When SARRC was founded in 1997, very little was known about the outcomes for adults with autism. The prevalence of autism was continually increasing, but long-term expectations were unclear. While many large care facilities closed in the 1980s, it was not uncommon for institutionalization to be suggested as part of the care of people with autism. Children who were diagnosed in 1997 are young adults now, and places like SARRC are working to build and shape inclusive employment and educational opportunities. According to a 2017 National Autism Indicators Report, only 14 percent of adults with autism had a job for pay outside of the home within the first two years after leaving high school. Over the next decade, it is estimated that up to 1 million youth with autism will transition to adulthood and may be seeking employment.

What factors, if any, influence how often boys vs. girls are diagnosed with autism?

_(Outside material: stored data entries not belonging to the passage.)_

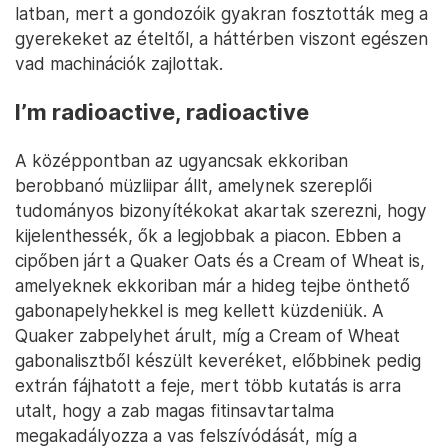
latban, mert a gondozóik gyakran fosztották meg a
gyerekeket az ételtől, a háttérben viszont egészen
vad machinációk zajlottak.
I’m radioactive, radioactive
A középpontban az ugyancsak ekkoriban
berobbanó müzliipar állt, amelynek szereplői
tudományos bizonyítékokat akartak szerezni, hogy
kijelenthessék, ők a legjobbak a piacon. Ebben a
cipőben járt a Quaker Oats és a Cream of Wheat is,
amelyeknek ekkoriban már a hideg tejbe önthető
gabonapelyhekkel is meg kellett küzdeniük. A
Quaker zabpelyhet árult, míg a Cream of Wheat
gabonalisztből készült keveréket, előbbinek pedig
extrán fájhatott a feje, mert több kutatás is arra
utalt, hogy a zab magas fitinsavtartalma
megakadályozza a vas felszívódását, míg a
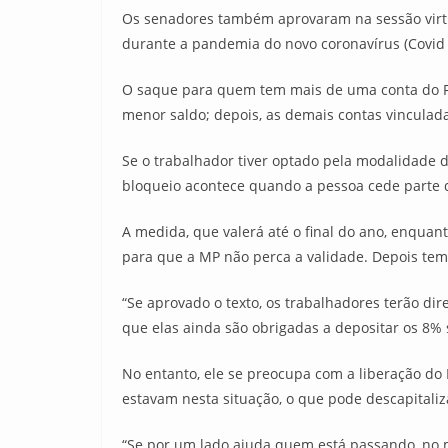
Os senadores também aprovaram na sessão virtual
durante a pandemia do novo coronavírus (Covid 
O saque para quem tem mais de uma conta do FGTS
menor saldo; depois, as demais contas vinculada
Se o trabalhador tiver optado pela modalidade d
bloqueio acontece quando a pessoa cede parte 
A medida, que valerá até o final do ano, enquan
para que a MP não perca a validade. Depois tem 
“Se aprovado o texto, os trabalhadores terão dir
que elas ainda são obrigadas a depositar os 8% 
No entanto, ele se preocupa com a liberação do
estavam nesta situação, o que pode descapital
“Se por um lado ajuda quem está passando, no m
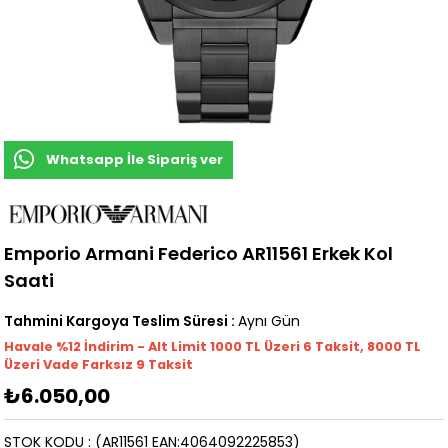
Whatsapp İle Sipariş ver
Emporio Armani Federico AR11561 Erkek Kol
Saati
Tahmini Kargoya Teslim Süresi
:
Aynı Gün
Havale %12 İndirim - Alt Limit 1000
TL
Üzeri 6 Taksit, 8000 TL
Üzeri Vade Farksız 9 Taksit
₺6.050,00
STOK KODU
(AR11561 EAN:4064092225853)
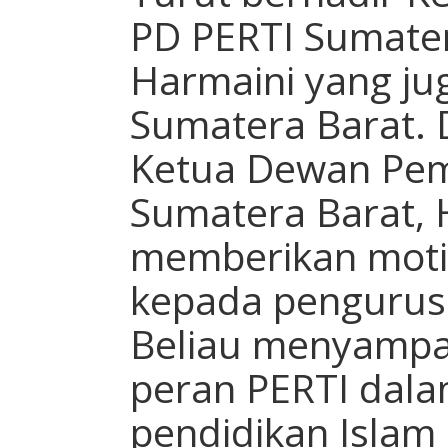
PD PERTI Sumater
Harmaini yang j
Sumatera Barat.
Ketua Dewan Pem
Sumatera Barat, 
memberikan moti
kepada pengurus 
Beliau menyampa
peran PERTI dal
pendidikan Islam 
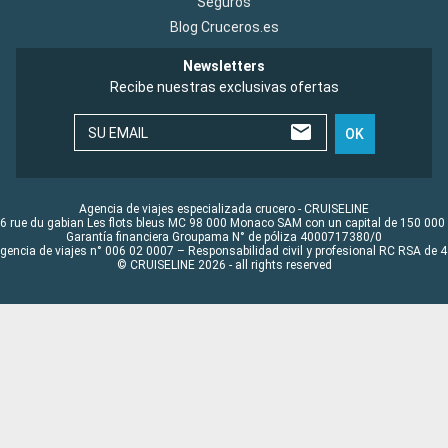
Seguros
Blog Cruceros.es
Newsletters
Recibe nuestras exclusivas ofertas
SU EMAIL
OK
Agencia de viajes especializada crucero - CRUISELINE
6 rue du gabian Les flots bleus MC 98 000 Monaco SAM con un capital de 150 000
Garantía financiera Groupama N° de póliza 4000717380/0
Agencia de viajes n° 006 02 0007 – Responsabilidad civil y profesional RC RSA de
© CRUISELINE 2026 - all rights reserved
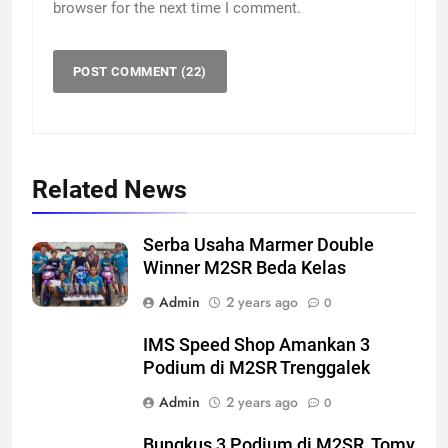
browser for the next time I comment.
Related News
Serba Usaha Marmer Double
Winner M2SR Beda Kelas
Admin
2 years ago
0
IMS Speed Shop Amankan 3
Podium di M2SR Trenggalek
Admin
2 years ago
0
Bungkus 3 Podium di M2SR, Tomy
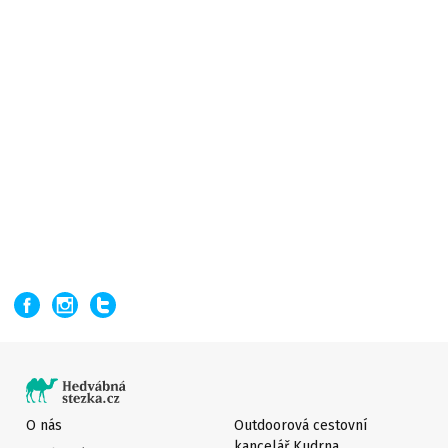
O nás
Outdoorová cestovní
kancelář Kudrna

Studies consistently find higher rates of autism in boys than girls. Currently, the male-to-female ratio for autism is estimated to be 3:1. This gender gap is narrowing (it used to be 4:1 or even slightly larger), and improvements in identifying autism in girls have led to research aiming to understand the disparity and to determine whether or not girls are being underdiagnosed. While the results are not yet definitive, the body of research that is starting to emerge is promising for early diagnosis in females, and that is invaluable. However, the gender gap is still prominent, which implicates genetics as the most likely cause of autism.

Early research on autism planted a seed for a male stereotype of the disorder and led to diagnostic procedures being largely male-biased, using male norms. In reality, females often present differently. They may have fewer repetitive behaviors, and their restricted interests may be more socially acceptable and therefore go unnoticed. They may also have a more socially appropriate communication style. With these social camouflaging traits, females are more likely to appear as if they are fitting in when they’re young, so it doesn’t raise a flag.

Common stereotypes and gendered expectations about females in general may help fuel the possibility of underdiagnosing girls. Females with autism often demonstrate some appropriate social skills. They may have good eye contact, develop language and gestures on time, and demonstrate social motivation, which can be misleading to parents and pediatricians. However, they may show subtle social differences, like making odd or too many social initiations, misreading social cues, and engaging in repetitive speech.

How have diagnostic criteria changed in the past 20 years?

Autistic disorder, Asperger’s disorder, and Pervasive Developmental Disorder (PDD) were three distinct developmental disorders with different diagnostic criteria, namely a lack of significant language delay in individuals with Asperger’s and an atypical onset or atypical presentation of autism associated with PDD. The division between these three developmental disorders often causes issues related to access to services as well as general care.

In 2013, the fifth edition of the Diagnostic and Statistical Manual of Mental Disorders (DSM-5) newly identified autism as autism spectrum disorder (ASD), folding all subcategories of the condition into one umbrella diagnosis. Autistic disorder, Asperger’s disorder, and PDD are no longer considered separate conditions.

Since our founding, SARRC has remained dedicated to conducting innovative research, providing evidence-based practices, disseminating effective training, and building inclusive communities for individuals with autism and their families.